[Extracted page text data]
-.-.-
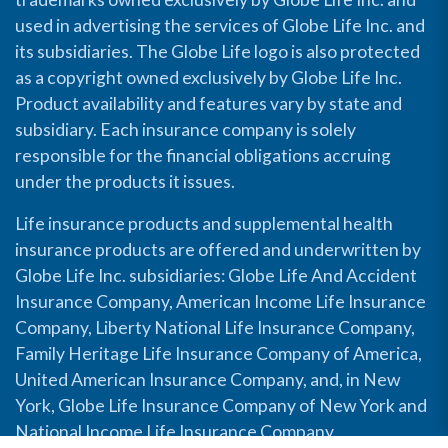
used in advertising the services of Globe Life Inc. and
its subsidiaries. The Globe Life logo is also protected
as a copyright owned exclusively by Globe Life Inc.
Product availability and features vary by state and
subsidiary. Each insurance company is solely
responsible for the financial obligations accruing
under the products it issues.
Life insurance products and supplemental health
insurance products are offered and underwritten by
Globe Life Inc. subsidiaries: Globe Life And Accident
Insurance Company, American Income Life Insurance
Company, Liberty National Life Insurance Company,
Family Heritage Life Insurance Company of America,
United American Insurance Company, and, in New
York, Globe Life Insurance Company of New York and
National Income Life Insurance Company.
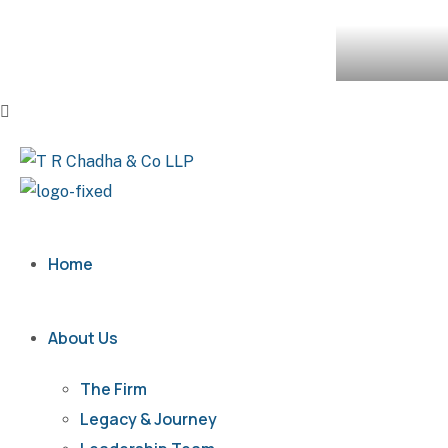
Home
About Us
The Firm
Legacy & Journey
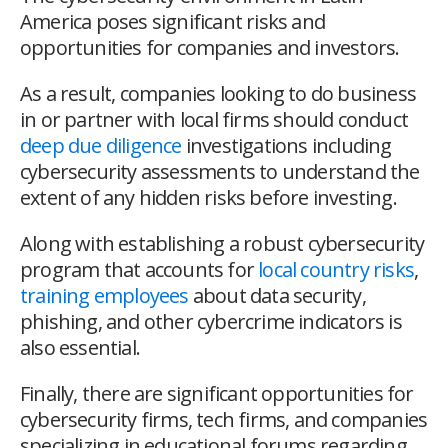
America poses significant risks and
opportunities for companies and investors.
As a result, companies looking to do business
in or partner with local firms should conduct
deep due diligence
investigations including
cybersecurity assessments to understand the
extent of any hidden risks before investing.
Along with establishing a robust cybersecurity
program that accounts for
local country risks
,
training employees
about data security,
phishing, and other cybercrime indicators is
also essential.
Finally, there are significant opportunities for
cybersecurity firms, tech firms, and companies
specializing in educational forums regarding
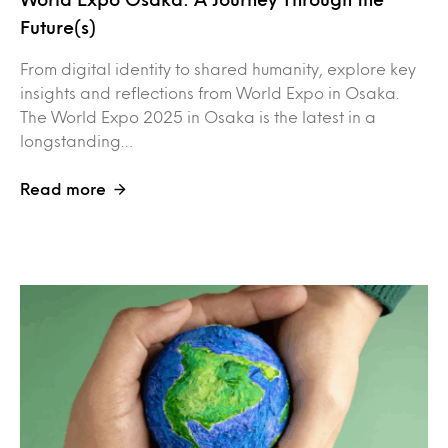
Future(s)
From digital identity to shared humanity, explore key
insights and reflections from World Expo in Osaka.
The World Expo 2025 in Osaka is the latest in a
longstanding…
Read more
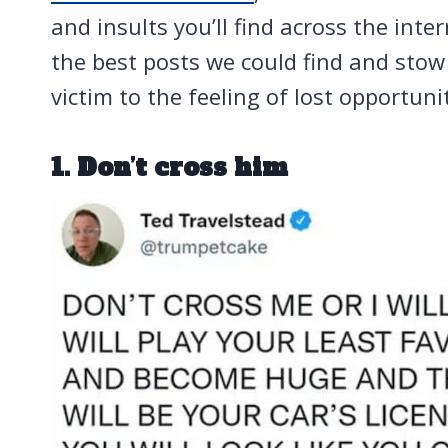
and insults you’ll find across the inte
the best posts we could find and sto
victim to the feeling of lost opportuni
1. Don’t cross him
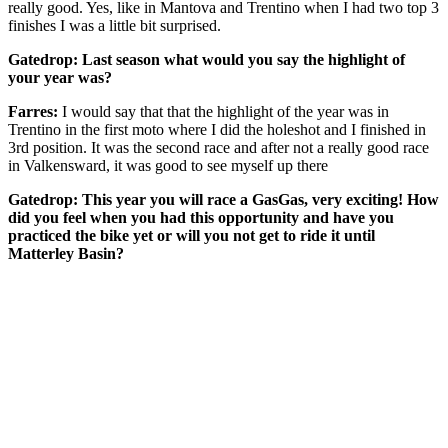
really good. Yes, like in Mantova and Trentino when I had two top 3
finishes I was a little bit surprised.
Gatedrop: Last season what would you say the highlight of
your year was?
Farres:
I would say that that the highlight of the year was in
Trentino in the first moto where I did the holeshot and I finished in
3rd position. It was the second race and after not a really good race
in Valkensward, it was good to see myself up there
Gatedrop: This year you will race a GasGas, very exciting! How
did you feel when you had this opportunity and have you
practiced the bike yet or will you not get to ride it until
Matterley Basin?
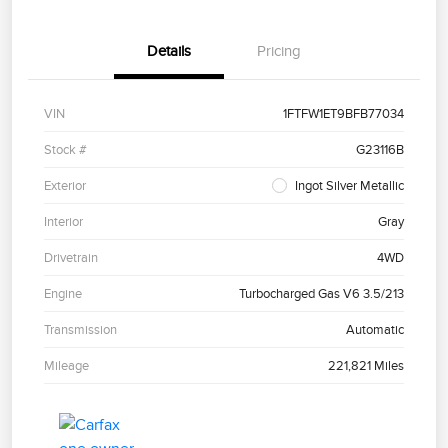
Details
Pricing
VIN
1FTFW1ET9BFB77034
Stock #
G23116B
Exterior
Ingot Silver Metallic
Interior
Gray
Drivetrain
4WD
Engine
Turbocharged Gas V6 3.5/213
Transmission
Automatic
Mileage
221,821 Miles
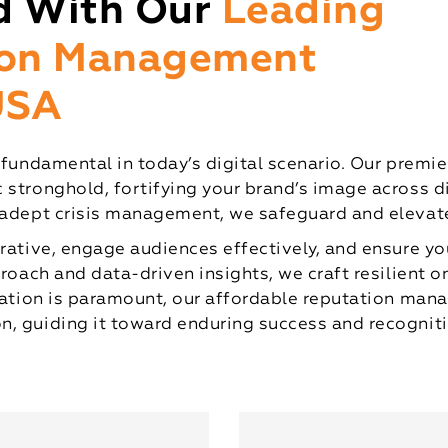
d With Our
Leading
ion Management
 USA
s fundamental in today’s digital scenario. Our pre
 stronghold, fortifying your brand’s image across 
 adept crisis management, we safeguard and elevate
rative, engage audiences effectively, and ensure yo
proach and data-driven insights, we craft resilient o
putation is paramount, our affordable reputation m
, guiding it toward enduring success and recogniti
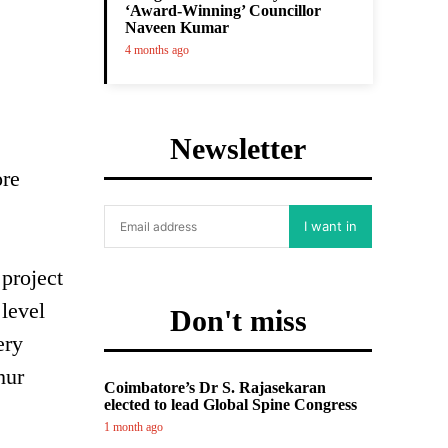
‘Award-Winning’ Councillor
Naveen Kumar
4 months ago
Newsletter
ore
I want in
project
level
Don't miss
ery
hur
Coimbatore’s Dr S. Rajasekaran
elected to lead Global Spine Congress
1 month ago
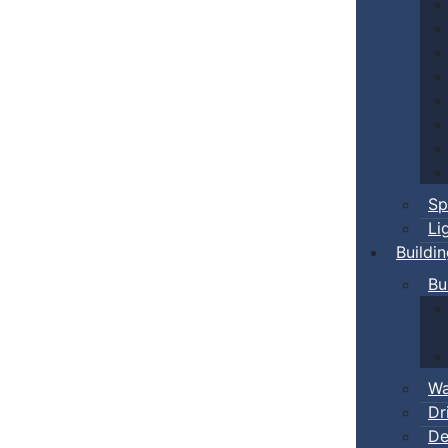
Sp
Li
Buildi
Bu
Wa
Dr
De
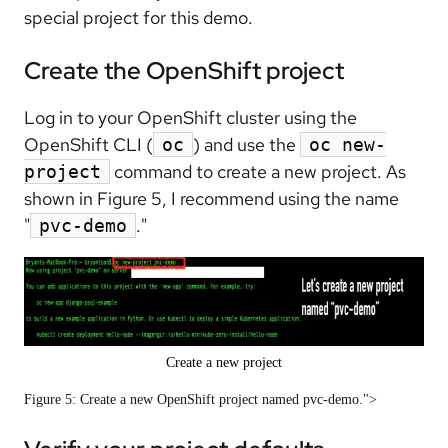
special project for this demo.
Create the OpenShift project
Log in to your OpenShift cluster using the
OpenShift CLI (
) and use the
oc
oc new-
command to create a new project. As
project
shown in Figure 5, I recommend using the name
"
."
pvc-demo
Create a new project
Figure 5: Create a new OpenShift project named pvc-demo.">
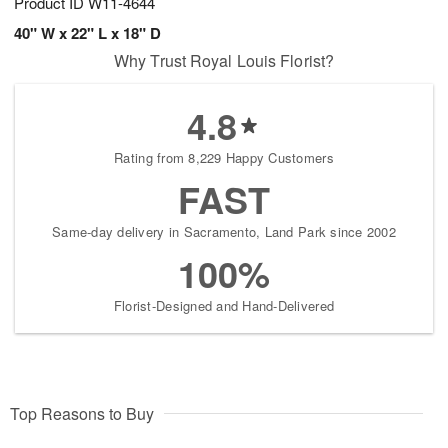
Product ID
W11-4644
40" W x 22" L x 18" D
Why Trust Royal Louis Florist?
4.8
Rating from 8,229 Happy Customers
FAST
Same-day delivery in Sacramento, Land Park since 2002
100%
Florist-Designed and Hand-Delivered
Top Reasons to Buy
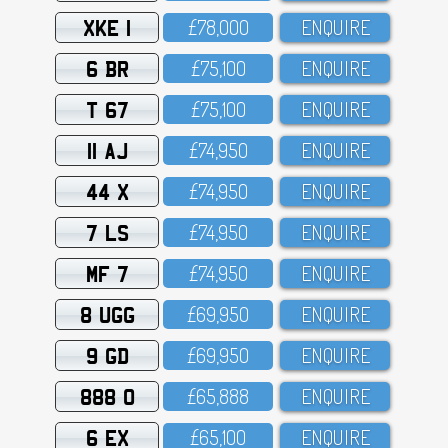
XKE 1
£78,OOO
ENQUIRE
6 BR
£75,1OO
ENQUIRE
T 67
£75,1OO
ENQUIRE
11 AJ
£74,95O
ENQUIRE
44 X
£74,95O
ENQUIRE
7 LS
£74,95O
ENQUIRE
MF 7
£74,95O
ENQUIRE
8 UGG
£69,95O
ENQUIRE
9 GD
£69,95O
ENQUIRE
888 O
£65,888
ENQUIRE
6 EX
£65,1OO
ENQUIRE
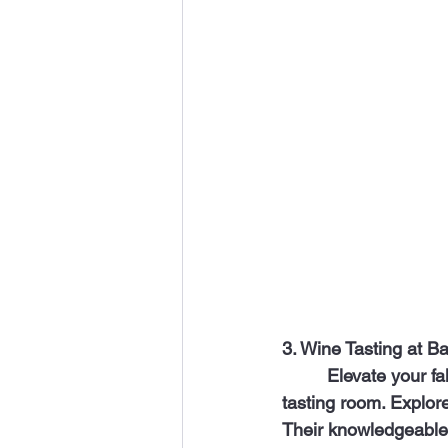
3. Wine Tasting at B
	 Elevate your fall experience with a visit to “Barsha,” a black-owned wine shop and 
tasting room. Explore
Their knowledgeable s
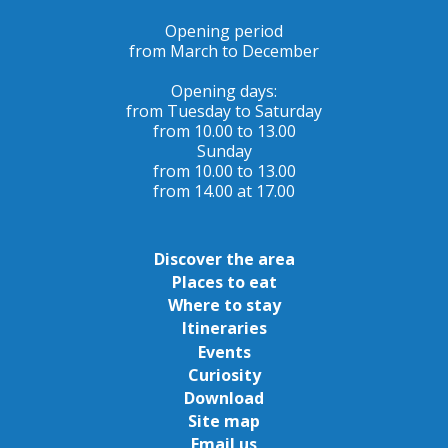
Opening period
from March to December
Opening days:
from Tuesday to Saturday
from 10.00 to 13.00
Sunday
from 10.00 to 13.00
from 14.00 at 17.00
Discover the area
Places to eat
Where to stay
Itineraries
Events
Curiosity
Download
Site map
Email us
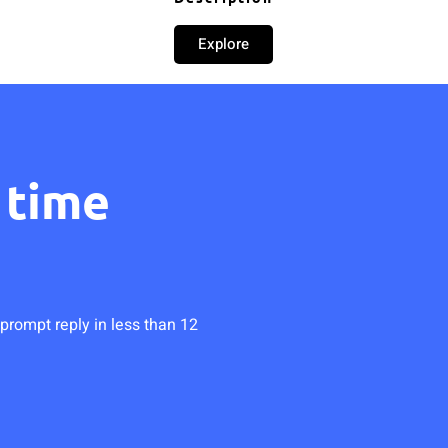
Explore
 time
prompt reply in less than 12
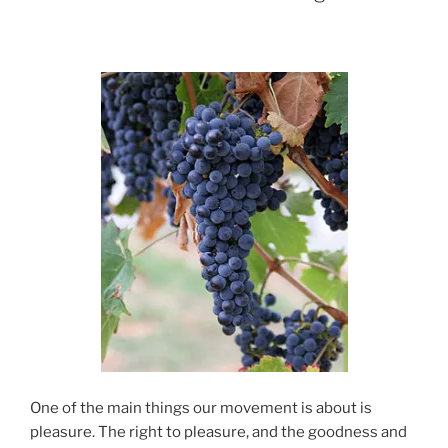
One of the main things our movement is about is
pleasure. The right to pleasure, and the goodness and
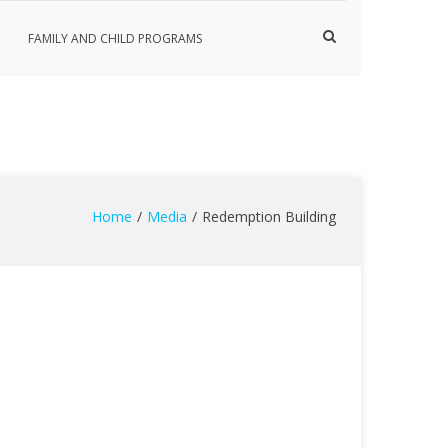
Show
FAMILY AND CHILD PROGRAMS
Search
Form
Home
Media
Redemption Building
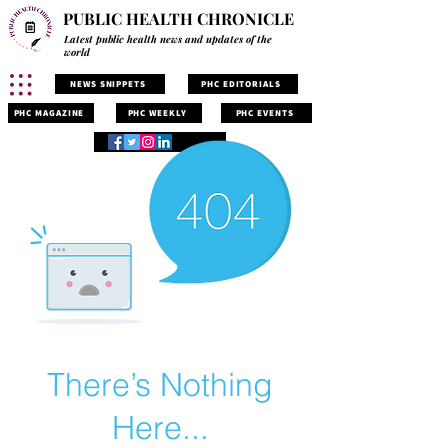
PUBLIC HEALTH CHRONICLE
Latest public health news and updates of the
world
NEWS SNIPPETS
PHC EDITORIALS
PHC MAGAZINE
PHC WEEKLY
PHC EVENTS
There’s Nothing
Here...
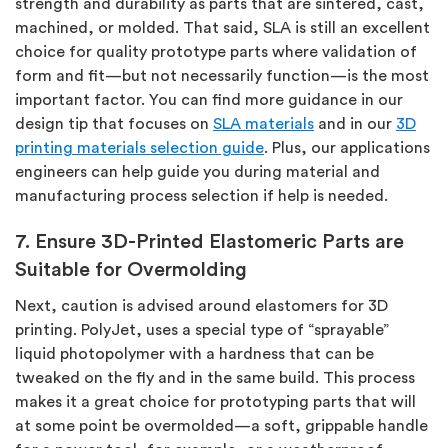
strength and durability as parts that are sintered, cast,
machined, or molded. That said, SLA is still an excellent
choice for quality prototype parts where validation of
form and fit—but not necessarily function—is the most
important factor. You can find more guidance in our
design tip that focuses on
SLA materials
and in our
3D
printing materials selection guide
. Plus, our applications
engineers can help guide you during material and
manufacturing process selection if help is needed.
7. Ensure 3D-Printed Elastomeric Parts are
Suitable for Overmolding
Next, caution is advised around elastomers for 3D
printing. PolyJet, uses a special type of “sprayable”
liquid photopolymer with a hardness that can be
tweaked on the fly and in the same build. This process
makes it a great choice for prototyping parts that will
at some point be overmolded—a soft, grippable handle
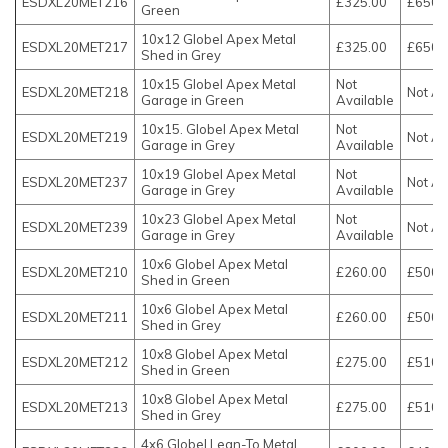
ESDXL20MET216
£325.00
£650.
Green
10x12 Globel Apex Metal
ESDXL20MET217
£325.00
£650.
Shed in Grey
10x15 Globel Apex Metal
Not
ESDXL20MET218
Not Av
Garage in Green
Available
10x15. Globel Apex Metal
Not
ESDXL20MET219
Not Av
Garage in Grey
Available
10x19 Globel Apex Metal
Not
ESDXL20MET237
Not Av
Garage in Grey
Available
10x23 Globel Apex Metal
Not
ESDXL20MET239
Not Av
Garage in Grey
Available
10x6 Globel Apex Metal
ESDXL20MET210
£260.00
£500.
Shed in Green
10x6 Globel Apex Metal
ESDXL20MET211
£260.00
£500.
Shed in Grey
10x8 Globel Apex Metal
ESDXL20MET212
£275.00
£510.
Shed in Green
10x8 Globel Apex Metal
ESDXL20MET213
£275.00
£510.
Shed in Grey
4x6 Globel Lean-To Metal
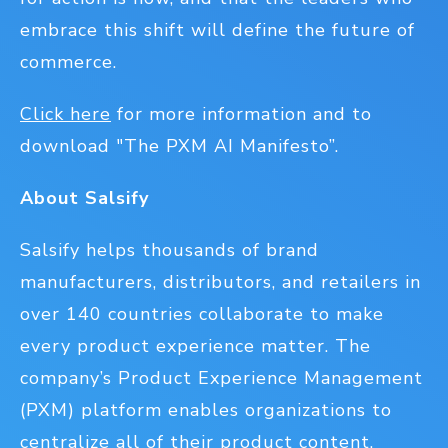
embrace this shift will define the future of
commerce.
Click here
for more information and to
download "The PXM AI Manifesto”.
About Salsify
Salsify helps thousands of brand
manufacturers, distributors, and retailers in
over 140 countries collaborate to make
every product experience matter. The
company’s Product Experience Management
(PXM) platform enables organizations to
centralize all of their product content,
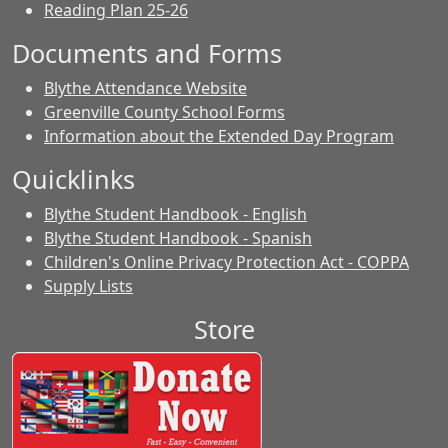
Reading Plan 25-26
Documents and Forms
Blythe Attendance Website
Greenville County School Forms
Information about the Extended Day Program
Quicklinks
Blythe Student Handbook - English
Blythe Student Handbook - Spanish
Children's Online Privacy Protection Act - COPPA
Supply Lists
Store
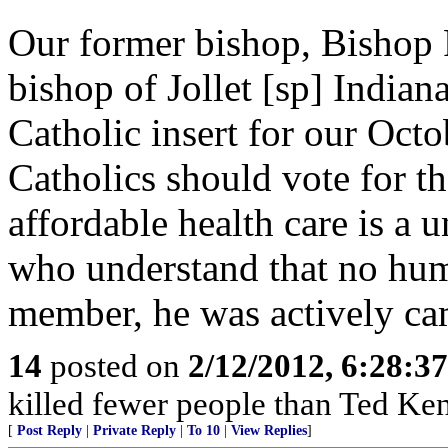
Our former bishop, Bishop 
bishop of Jollet [sp] Indian
Catholic insert for our Octo
Catholics should vote for t
affordable health care is a 
who understand that no hum
member, he was actively c
14
posted on
2/12/2012, 6:28:3
killed fewer people than Ted Ken
[
Post Reply
|
Private Reply
|
To 10
|
View Replies
]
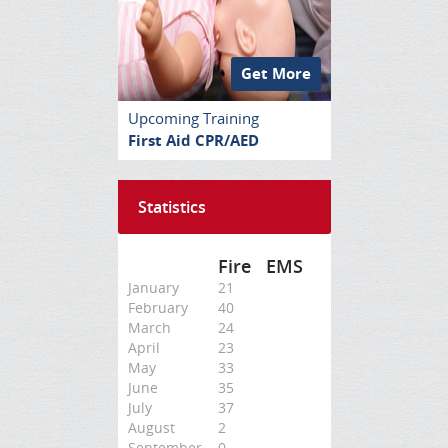
Get More
Upcoming Training
First Aid CPR/AED
Statistics
Fire
EMS
January
21
February
40
March
24
April
23
May
33
June
35
July
37
August
2
September
0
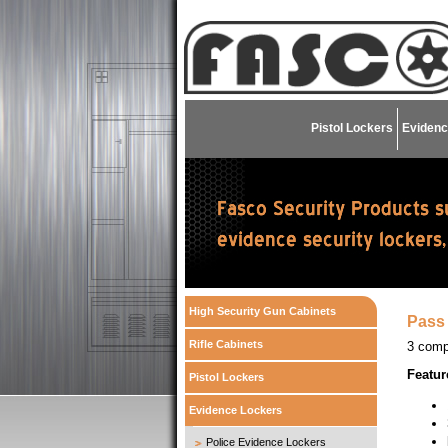
Pistol Lockers
Evidenc
High Security Gun Cabinets
Pass 
Rifle Cabinets
3 comp
Featur
Pistol Lockers
Evidence Lockers
Police Evidence Lockers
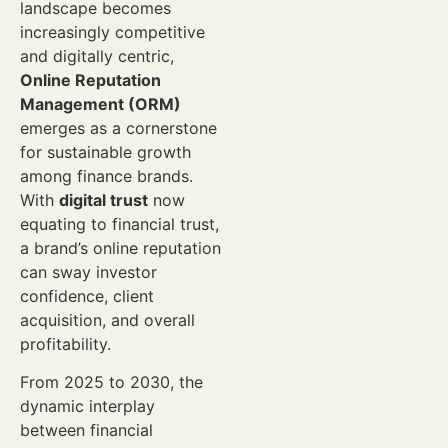
landscape becomes
increasingly competitive
and digitally centric,
Online Reputation
Management (ORM)
emerges as a cornerstone
for sustainable growth
among finance brands.
With
digital trust
now
equating to financial trust,
a brand’s online reputation
can sway investor
confidence, client
acquisition, and overall
profitability.
From 2025 to 2030, the
dynamic interplay
between financial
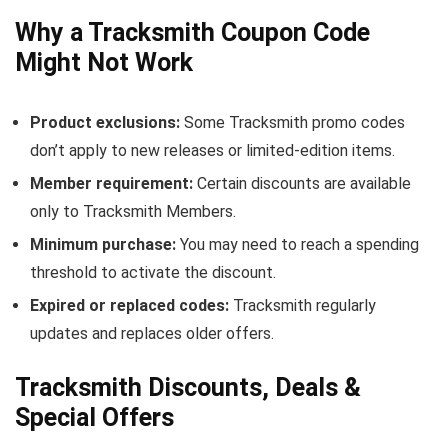
Why a Tracksmith Coupon Code
Might Not Work
Product exclusions:
Some Tracksmith promo codes
don’t apply to new releases or limited-edition items.
Member requirement:
Certain discounts are available
only to Tracksmith Members.
Minimum purchase:
You may need to reach a spending
threshold to activate the discount.
Expired or replaced codes:
Tracksmith regularly
updates and replaces older offers.
Tracksmith Discounts, Deals &
Special Offers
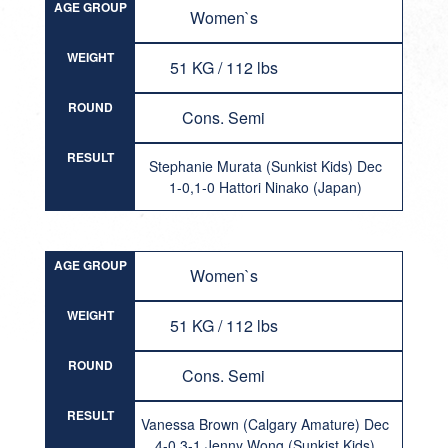
AGE GROUP
Women`s
WEIGHT
51 KG / 112 lbs
ROUND
Cons. Semi
RESULT
Stephanie Murata (Sunkist Kids) Dec
1-0,1-0 Hattori Ninako (Japan)
AGE GROUP
Women`s
WEIGHT
51 KG / 112 lbs
ROUND
Cons. Semi
RESULT
Vanessa Brown (Calgary Amature) Dec
4-0,3-1 Jenny Wong (Sunkist Kids)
-.-.-
- **HOW TO COMPLETE THIS TASK**
The answer should be a bare number: the count of lines above in which the word "Evidence" occurs.

- **EXERCISE OUTPUT**
2